=== REQUIRED ACTION ===
Please set out each line below exactly as it stands, without the images.

=== WORKING DATA ===
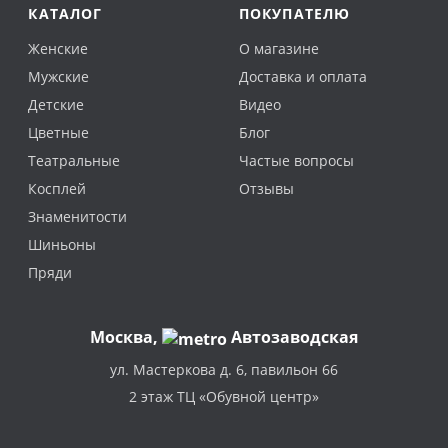
КАТАЛОГ
ПОКУПАТЕЛЮ
Женские
О магазине
Мужские
Доставка и оплата
Детские
Видео
Цветные
Блог
Театральные
Частые вопросы
Косплей
Отзывы
Знаменитости
Шиньоны
Пряди
Москва
,
Автозаводская
ул. Мастеркова д. 6, павильон 66
2 этаж ТЦ «Обувной центр»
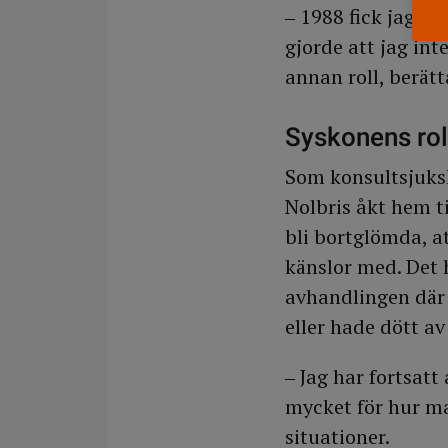
‒ 1988 fick jag en
gjorde att jag int
annan roll, berätt
Syskonens rol
Som konsultsjuksk
Nolbris åkt hem ti
bli bortglömda, a
känslor med. Det 
avhandlingen där 
eller hade dött a
‒ Jag har fortsatt
mycket för hur m
situationer.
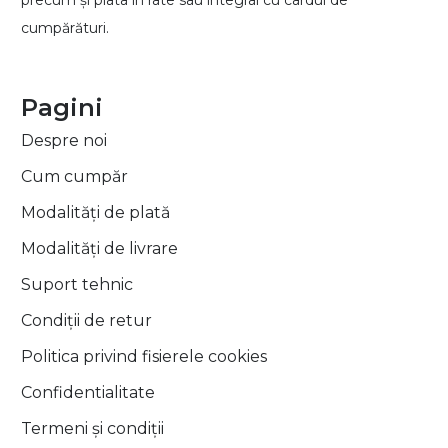
cumpărături.
Pagini
Despre noi
Cum cumpăr
Modalități de plată
Modalități de livrare
Suport tehnic
Condiții de retur
Politica privind fisierele cookies
Confidentialitate
Termeni și condiții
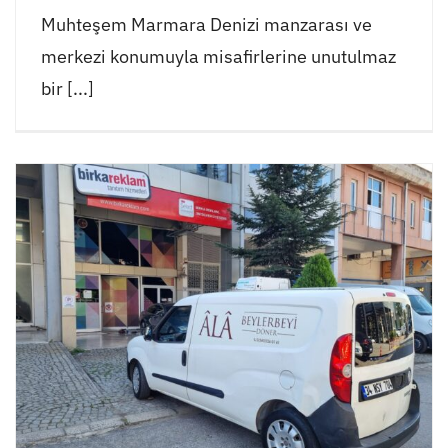
Muhteşem Marmara Denizi manzarası ve
merkezi konumuyla misafirlerine unutulmaz
bir [...]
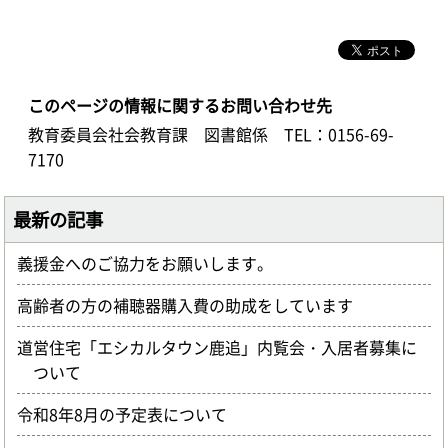
このページの情報に関するお問い合わせ先
教育委員会社会教育課 図書館係
TEL：0156-69-
7170
最新の記事
義援金へのご協力をお願いします。
高齢者の方の補聴器購入費の助成をしています
道営住宅「エシカルタウン鹿追」内覧会・入居者募集に
ついて
令和8年8月の予定表について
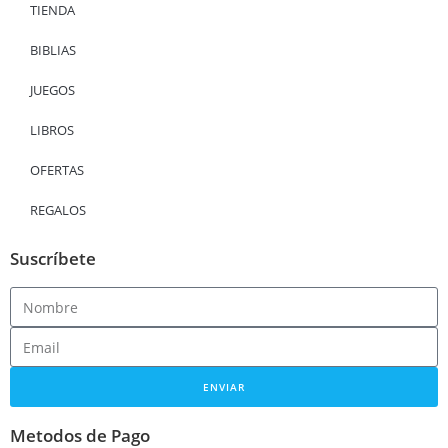
TIENDA
BIBLIAS
JUEGOS
LIBROS
OFERTAS
REGALOS
Suscríbete
ENVIAR
Metodos de Pago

=== ANSWER TO THE EXERCISE ===
КАТАЛОГ
ПОКУПАТЕЛЮ
Женские
О магазине
Мужские
Доставка и оплата
Детские
Видео
Цветные
Блог
Театральные
Частые вопросы
Косплей
Отзывы
Знаменитости
Шиньоны
Пряди
Москва
,
Автозаводская
ул. Мастеркова д. 6, павильон 66
2 этаж ТЦ «Обувной центр»
‒ 1988 fick jag en
gjorde att jag int
annan roll, berätt
Syskonens rol
Som konsultsjuksk
Nolbris åkt hem ti
bli bortglömda, a
känslor med. Det 
avhandlingen där 
eller hade dött a
‒ Jag har fortsatt
mycket för hur m
situationer.
cumpărături.
Pagini
Despre noi
Cum cumpăr
Modalități de plată
Modalități de livrare
Suport tehnic
Condiții de retur
Politica privind fisierele cookies
Confidentialitate
Termeni și condiții
Muhteşem Marmara Denizi manzarası ve
merkezi konumuyla misafirlerine unutulmaz
bir [...]
このページの情報に関するお問い合わせ先
教育委員会社会教育課 図書館係
TEL：0156-69-
7170
最新の記事
義援金へのご協力をお願いします。
高齢者の方の補聴器購入費の助成をしています
道営住宅「エシカルタウン鹿追」内覧会・入居者募集に
ついて
令和8年8月の予定表について
TIENDA
BIBLIAS
JUEGOS
LIBROS
OFERTAS
REGALOS
Suscríbete
ENVIAR
Metodos de Pago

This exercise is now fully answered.